WHAT IS EXPECTED – What you produce should be an exact transcription of the data, minus any pictures.

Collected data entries
......
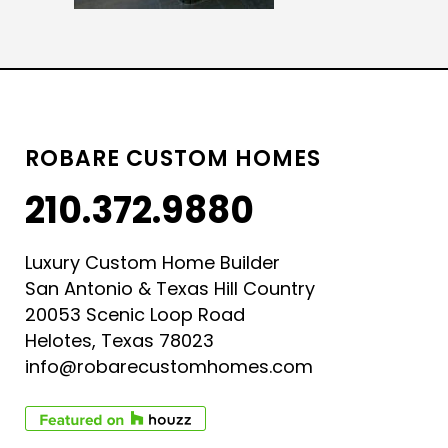
ROBARE CUSTOM HOMES
210.372.9880
Luxury Custom Home Builder
San Antonio & Texas Hill Country
20053 Scenic Loop Road
Helotes, Texas 78023
info@robarecustomhomes.com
......
TASK OUTPUT –
ROBARE CUSTOM HOMES
210.372.9880
Luxury Custom Home Builder
San Antonio & Texas Hill Country
20053 Scenic Loop Road
Helotes, Texas 78023
info@robarecustomhomes.com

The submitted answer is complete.